--- Exercise materials ---
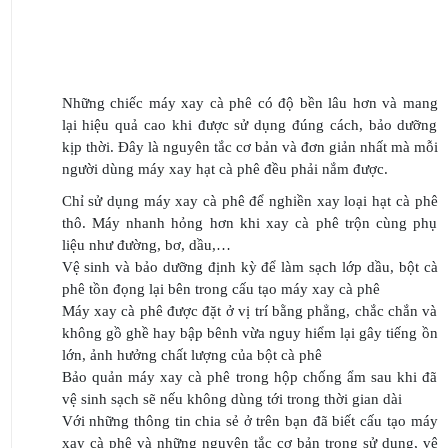
Những chiếc máy xay cà phê có độ bền lâu hơn và mang
lại hiệu quả cao khi được sử dụng đúng cách, bảo dưỡng
kịp thời. Đây là nguyên tắc cơ bản và đơn giản nhất mà mỗi
người dùng máy xay hạt cà phê đều phải nắm được.
Chỉ sử dụng máy xay cà phê để nghiền xay loại hạt cà phê
thô. Máy nhanh hỏng hơn khi xay cà phê trộn cùng phụ
liệu như đường, bơ, dầu,…
Vệ sinh và bảo dưỡng định kỳ để làm sạch lớp dầu, bột cà
phê tồn đọng lại bên trong cấu tạo máy xay cà phê
Máy xay cà phê được đặt ở vị trí bằng phẳng, chắc chắn và
không gồ ghề hay bập bênh vừa nguy hiểm lại gây tiếng ồn
lớn, ảnh hưởng chất lượng của bột cà phê
Bảo quản máy xay cà phê trong hộp chống ẩm sau khi đã
vệ sinh sạch sẽ nếu không dùng tới trong thời gian dài
Với những thông tin chia sẻ ở trên bạn đã biết cấu tạo máy
xay cà phê và những nguyên tắc cơ bản trong sử dụng, vệ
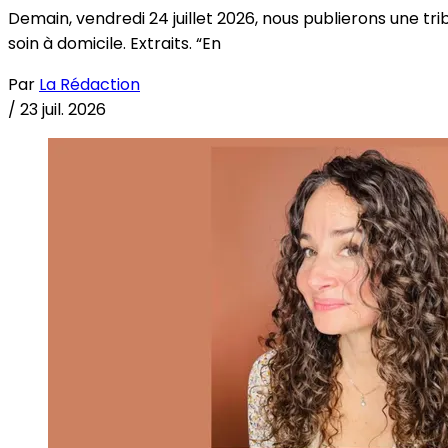
Demain, vendredi 24 juillet 2026, nous publierons une tri
soin à domicile. Extraits. “En
Par
La Rédaction
/
23 juil. 2026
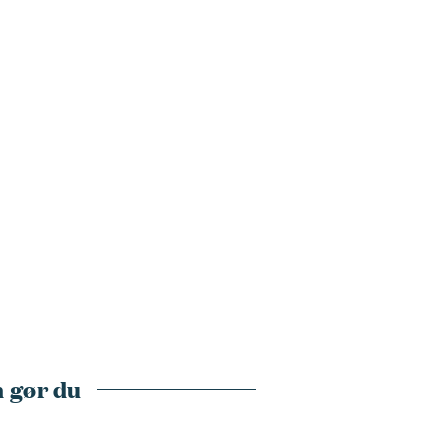
 gør du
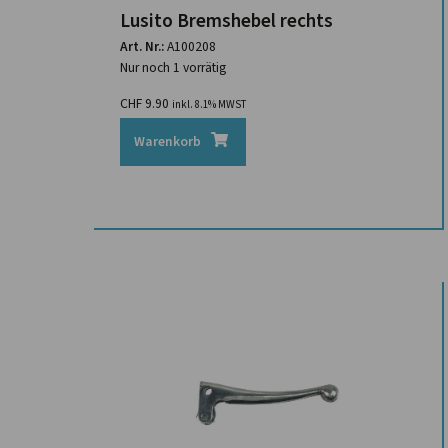
Lusito Bremshebel rechts
Art. Nr.:
A100208
Nur noch 1 vorrätig
CHF
9.90
inkl. 8.1% MWST
Warenkorb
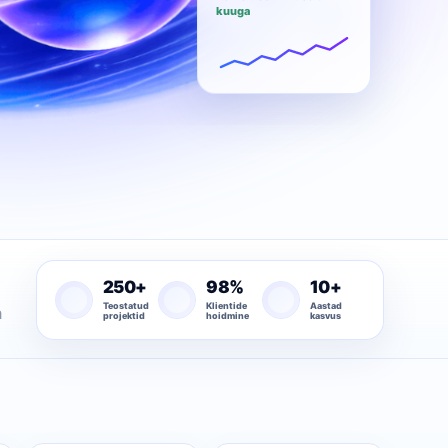
kuuga
250+
98%
10+
Teostatud
Klientide
Aastad
m
projektid
hoidmine
kasvus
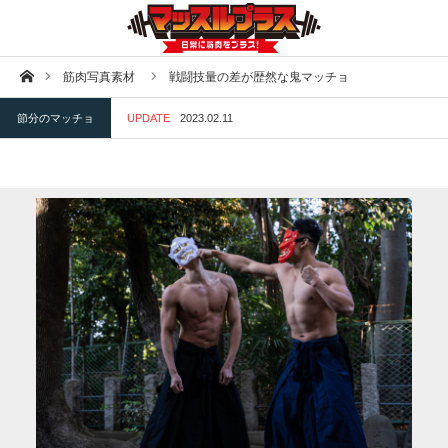
ホーム
筋肉写真素材
戦闘技量の差が歴然な鬼マッチョ
節分のマッチョ
UPDATE
2023.02.11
---
Starting at the line with "Nur noch 1 vorrätig" and stopping at the final line of the material, reproduce each line exactly, both ends included. Leave the pictures out.

Nur noch 1 vorrätig
CHF
9.90
inkl. 8.1% MWST
Warenkorb
kuuga
250+
98%
10+
Teostatud
Klientide
Aastad
m
projektid
hoidmine
kasvus
ホーム
筋肉写真素材
戦闘技量の差が歴然な鬼マッチョ
節分のマッチョ
UPDATE
2023.02.11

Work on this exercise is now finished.